Leer es muy bueno. Pero por favor, recuerde que las lecturas son como los
alimentos. Se llevan a la boca, se degustan, se dejan que vayan al estómago,
que el intestino delgado absorba todos los nutrientes. Pero, por favor,
Melquiades, permita también que los desechos sigan su curso hacia la letrina.” Todavía
no he olvidado esa lección.
En otra
ocasión, sentí deseos de escribir. Y lo hice. Le mostré una página
horriblemente escrita. Hoy no lo haría.
Sin embargo, a pesar de los mil yerros existentes, el profesor Edmundo
me dijo: “Melquiades, escribe usted muy
bien, sus palabras lo llevarán muy lejos.” Y me llenó de una seguridad que
todavía conservo. Veinte años más tarde,
me encontraba yo disfrutando de una beca para hacer estudios en Madrid, cuando
me acordé del incidente y llamé al profesor Edmundo para agradecerle la
confianza en mí mismo que me había dado y le recordé el hecho.
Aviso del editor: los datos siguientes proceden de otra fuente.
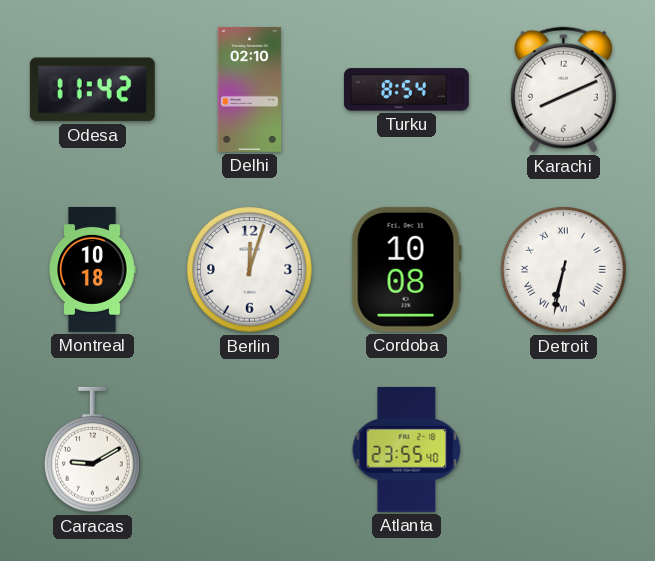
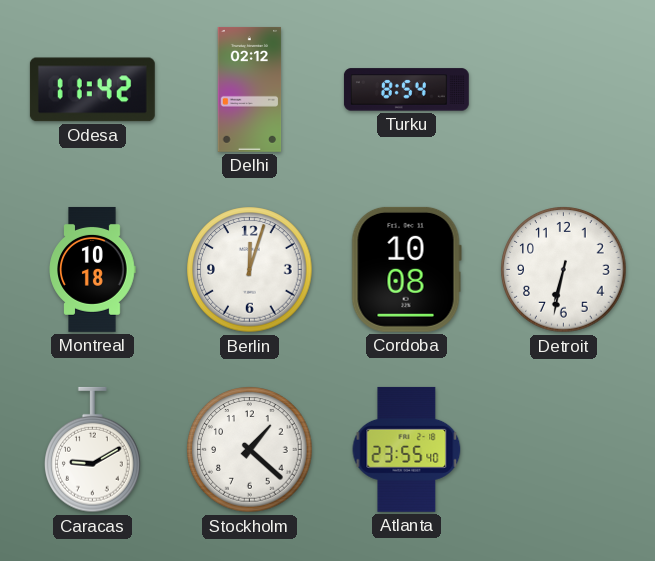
Delhi: 02:10 -> 02:12
Karachi: 8:11 -> none
Detroit numerals: Roman -> Arabic
Stockholm: none -> 1:22
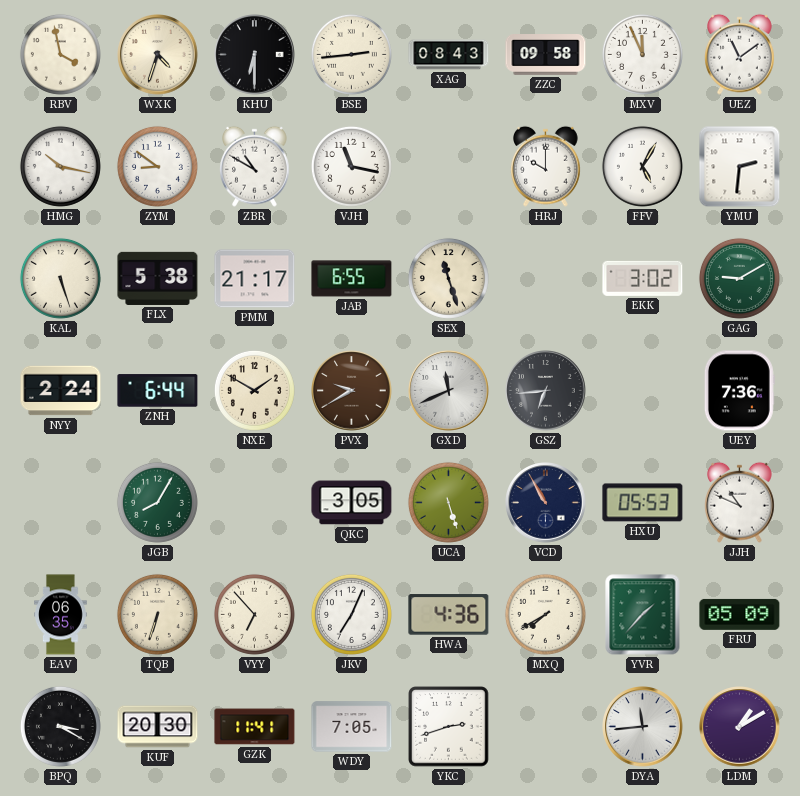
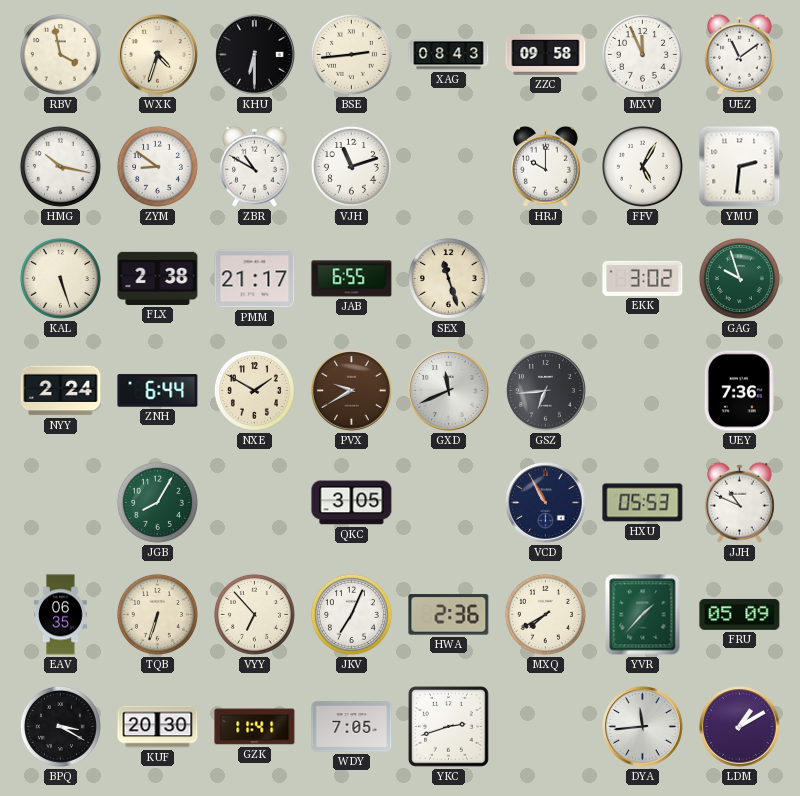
VJH: 11:17 -> 11:12
FLX: 5:38 -> 2:38
GAG: 9:10 -> 9:57
UCA: 5:27 -> none
HWA: 4:36 -> 2:36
Y le dije con orgullo: “profesor, gracias a que usted me animó hoy, gracias a sus palabras,
estoy a diez mil kilómetros de Panamá.” Si él me hubiese dicho lo mal escrito que
estaba aquella página, yo no hubiera ido a Madrid.
Son
tantos los recuerdos de aquel hombre místico que para todos tuvo una
manifestación de cariño, que siempre estuvo dispuesto a ayudar que sería
imposible recogerlo. “Como decíamos ayer”
frase de fray Luis de León al regresar a su cátedra, “vuestra gloria crecerá como las sombras cuando el sol declina” de
José Domingo Choquehuancas, que forman parte de mi bagaje llegaron a mí a
través de él.
He
querido rendir un homenaje póstumo a un gran maestro y, aunque soy un
convencido de que la muerte es el final inevitable de todos los seres, sé
también que los actos, acciones y palabras oportunas del profesor Edmundo
Castillo vivirán en todos los que tuvimos la oportunidad de ser sus discípulos.